“都是一家人,整这样客气做什么?”
被祝言殊唤作江姨的女人,目光落在方梨被二男擒住的左右手上,轻疑道:
“真是个伶俐漂亮的小姑娘,不过这...”女人话锋一止,只略微提点,没有继续点破的意思。
江泽却十分自然地接过话茬,兴致勃勃地向女人介绍起方梨来。
“妈~这就是我上次跟您说的那个...我喜欢的女孩。”
???
什么玩意!?
方梨一脸不可置信地转头看向江泽。
不是?大哥你直接现挂吗?完全不考虑一下当事人的感受吗?
江泽却丝毫没有感受到方梨热切到要鲨人的目光。
左手边的人也动了。
“江姨!”
方梨左侧的祝言殊急忙出声,试图打断或盖住祝言泽的声音,但他还是慢了一步,江泽的话已经传进了在场的其余三个人的耳朵里。
“原来是她呀。”女人似是没有听见祝言殊的话一般,笑眯眯地看向方梨。
与她儿子江泽笑里藏刀的阴鸷目光不同,她的目光温柔如水,没有一丝一毫长辈审视晚辈的凝视。
这个被祝言殊唤作江姨的女人,名为江白山,是祝青松的妻子,是祝言泽的妈妈,也是祝言殊的亲生母亲。
可祝言殊,却只能唤她作江姨。
“一看就知道是个好孩子。”
江白山笑语盈盈,不知为何,方梨总觉得眼前的女人总给她一种熟悉的感觉。
虽然未曾谋面,却感觉似曾相识。
江白山如水的目光自左往右扫过,在方梨身上短暂停顿一秒后后,便落在了祝言殊身上,柔声开口:
“言殊,你刚刚叫我是不是有什么话想说?看我一打岔,差点又忘了。”
祝言殊微微抬起和方梨十指相扣的左手,在江白山眼前晃了晃,似是在对江泽话语的回应,礼貌又疏离地回复江白山的话:
“江姨哪儿的话?我就是想跟您介绍一下她,方梨,方小姐,蓝海项目的负责人,是我们集团非常优秀的合作伙伴。”
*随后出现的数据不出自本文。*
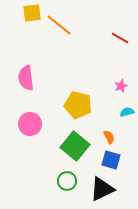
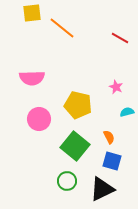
orange line: moved 3 px right, 3 px down
pink semicircle: moved 6 px right; rotated 85 degrees counterclockwise
pink star: moved 5 px left, 1 px down; rotated 24 degrees counterclockwise
pink circle: moved 9 px right, 5 px up
blue square: moved 1 px right, 1 px down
方梨敏锐地捕捉到了祝言殊在【优秀】二字上刻意的重音。
对的对的!就这样夸!甲方妈妈可一定要大涨我的工资啊喂!
方梨在心里满意点头,暗自腹诽道,虽然说祝言殊这家伙平日里看着肚子里憋坏水、作恶多端,但关键时候还是很给力的嘛!
不料下一秒祝言殊话锋一转,画风突变,不咸不淡地开口:
“只是没想到,方小姐竟然会和小泽成为闺蜜。”
诶不是!?
刚还夸着家伙识大体、关键时候不掉链子,原来搁这闷着坏呢?这话说给长辈听多少有些不合适吧?
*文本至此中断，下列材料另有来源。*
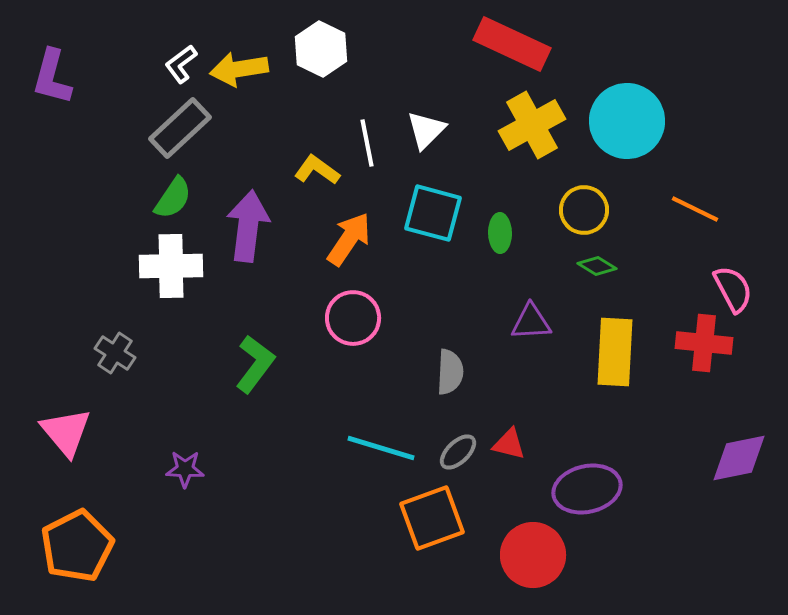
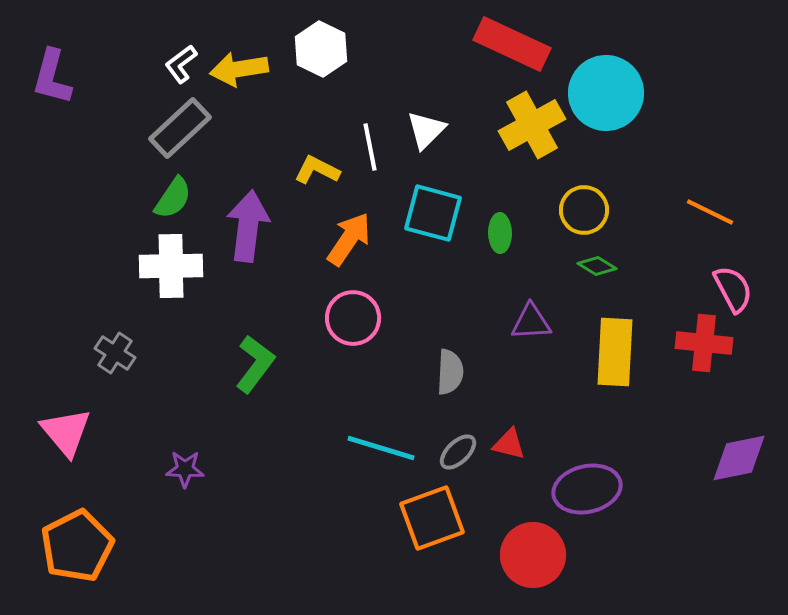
cyan circle: moved 21 px left, 28 px up
white line: moved 3 px right, 4 px down
yellow L-shape: rotated 9 degrees counterclockwise
orange line: moved 15 px right, 3 px down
方梨震惊的脸,转向祝言殊一边,可祝言殊也完全无视方梨炽热得想要刀人的眼神。
还不等方梨出声讨伐,便已有人替她问出了口。
“祝言殊你…!”
“小泽。”江白山神色一正,语气并未如何严厉,只是向江泽所在的方向送过去一记眼神,轻声呵斥道:
“今天说第二遍了,小泽,在家也不能没大没小的,不可以直呼哥哥的名字。”
甚至江白山的话音还未落,江泽就已经讪讪地闭上了嘴,在江白山的眼神注视下,江泽极不情愿地对祝言殊小声喊了声“哥”。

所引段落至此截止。